Food in Spain is so much more than sangria and paella (although these things are delicious and not to be discounted by any means). Spain is special in that it packs a ridiculous amount of unbelievable food into a relatively small land area – from pinxtos in Basque country to agua fresca in Valencia and everything in between, here are 20 hilarious things about food you’ll only understand if you’ve lived in the sunniest place on earth.
1. Café granizado is literally crack
Imagine the most delicious iced coffee ever. Now pulverize it into a slushy. That is café granizado, and when it’s 110º in Madrid, there is literally nothing like it. Límon granizado is good too, but there’s no comparison to the coffee flavor. I would drink this out of a trough. Happily.
2. When you order fish, you’re gonna get the whole fish
And you won’t know what you’re ordering, either. But let me tell you, salmonetes does not mean salmon, and yes, you’re supposed to eat the everything but the head.
3. Calamari in America ≠ calamari in Spain
You probably weren’t expecting two or three whole little squids on your plate, but here they are. Eat them, they’re way better than the fried version.
4. Every salad you order will have the same ingredients
Iceberg lettuce, onion, canned corn, hard boiled egg, shredded carrots, tomatoes, green olives and an entire can of tuna in olive oil. Want something else? Too bad.
5. Jamón-flavored chips are a way of life
Hey, don’t knock ’em til you try ’em. Yes, they smell like Beggin Strips, but the flavor is incomparable.
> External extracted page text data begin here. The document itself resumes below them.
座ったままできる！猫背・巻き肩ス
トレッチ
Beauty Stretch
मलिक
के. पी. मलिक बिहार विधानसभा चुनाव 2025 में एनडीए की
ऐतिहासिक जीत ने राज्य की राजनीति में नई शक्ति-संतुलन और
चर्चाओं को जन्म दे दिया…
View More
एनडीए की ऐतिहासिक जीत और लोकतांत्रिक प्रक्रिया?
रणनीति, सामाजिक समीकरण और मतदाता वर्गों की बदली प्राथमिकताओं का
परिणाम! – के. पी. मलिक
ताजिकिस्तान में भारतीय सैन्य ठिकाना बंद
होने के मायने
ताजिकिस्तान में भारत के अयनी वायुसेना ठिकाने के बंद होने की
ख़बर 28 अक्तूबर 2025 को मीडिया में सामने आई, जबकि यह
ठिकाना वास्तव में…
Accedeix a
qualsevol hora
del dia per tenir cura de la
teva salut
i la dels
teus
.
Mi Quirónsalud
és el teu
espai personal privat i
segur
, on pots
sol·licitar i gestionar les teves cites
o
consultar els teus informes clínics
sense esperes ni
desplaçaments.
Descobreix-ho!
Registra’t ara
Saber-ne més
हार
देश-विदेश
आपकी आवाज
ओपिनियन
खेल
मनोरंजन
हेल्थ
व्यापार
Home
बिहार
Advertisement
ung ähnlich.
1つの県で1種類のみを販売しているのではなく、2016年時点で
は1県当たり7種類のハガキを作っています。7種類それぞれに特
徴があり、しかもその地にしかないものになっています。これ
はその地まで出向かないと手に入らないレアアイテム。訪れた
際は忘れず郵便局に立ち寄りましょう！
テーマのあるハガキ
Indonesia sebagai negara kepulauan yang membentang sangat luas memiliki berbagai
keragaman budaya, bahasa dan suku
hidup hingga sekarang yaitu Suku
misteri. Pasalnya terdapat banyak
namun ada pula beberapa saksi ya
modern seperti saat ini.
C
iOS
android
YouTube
Hey Lays, how can we get some of these in America?
6. Ensalada rusa (Russian salad) is in no way a salad
One pound of mayo mixed with a few canned vegetables, tuna and boiled potatoes? Sure, let’s call that a salad.
7. Milka chocolate will be the reason you leave Spain with 13 cavities
Milka chocolate is the greatest thing in the history of the universe and if you disagree I will fight you. Long live Milka + Oreo.
8. You know never to touch the bread in restaurants
Don’t even look at it. They’ll know, and they’ll charge you for it.
9. Valencia orange juice has ruined you for life
There is nothing that compares to the sweet, sweet nectar of freshly squeezed Valencia orange juice. Simply Orange can sit down now.
10. Café con leche or café cortado run through your veins
If you’re not drinking one for breakfast, one for your mid-morning snack, one after lunch and one in the afternoon to perk you up before dinner, are you even in Spain?
11. Lunch is at 2 pm and dinner is at 10 pm
Lunch is a giant meal, more commonly referred to as comida, and it’s everything your little heart (and rumbling stomach) could ever want. Dinner is more like a snack, because you’re probably still digesting eight hours later.
12. Making friends with the mercado vendors = free treats
The mercado is definitely the best part of Spain (in my humble opinion). No matter what city you’re in, there’s always a mercado that is filled to the brim with everything from fresh produce to nuts to eggs to baked goods to entire sides of lamb. I’ve made friends with the vendors in every city I’ve lived in and gotten tons of free stuff (and once, a bite of a sandwich and a free bottle of wine) as a result.
13. You have to work to spend 30€ at the grocery store
Seriously – you have to work REALLY hard. Food is so unbelievably inexpensive in Spain. Why can’t America be like this? Why do apples cost $5 a piece?
14. You have a new appreciation for olive oil
You’re going to go through about a bottle a week, and that’s okay. Because it goes on everything. And it’s delicious.
15. You know that bacon-wrapped dates are not A Thing and judge anyone who thinks they are a real tapa
Americans seem to think that wrapping a slice of Oscar Meyer around a crappy dried out date = Spanish food, but you know that’s not a real thing. Slices of fatty, juicy iberico pork on toasted bread with olive oil? Yes. Pan con tomate? Yes. Ajo blanco? Yes. Bacon wrapped dates? NO.
16. ALLLL the flavors of Fanta
Fanta Limon makes your heart beat faster and Orange Fanta tastes more like Orangina than Sunkist.
17. You’re very closely aligned with either arroz negro or paella and refuse to budge
I’m team arroz negro, but if you like mushy peas and crunchy rice, fine. We can all agree, though, that rabbit paella is more bone than anything else and an all-around disappointment.
18. One. Euro. Boxed. Wine.
’nuff said.
19. There is mayo EVERYWHERE
Spaniards. Love. Mayo. Why? Maybe we’ll never know, but I have been personally victimized by mayo-logged sandwiches across the country.
20. If you want a sandwich with more than two ingredients, good luck
Bocadillo de jamon? Ok. Bocadillo de queso? Sure. Bocadillo de jamon y queso? Fine, but only because it’s a classic. Bocadillo de jamon, queso y tomate? Dream big.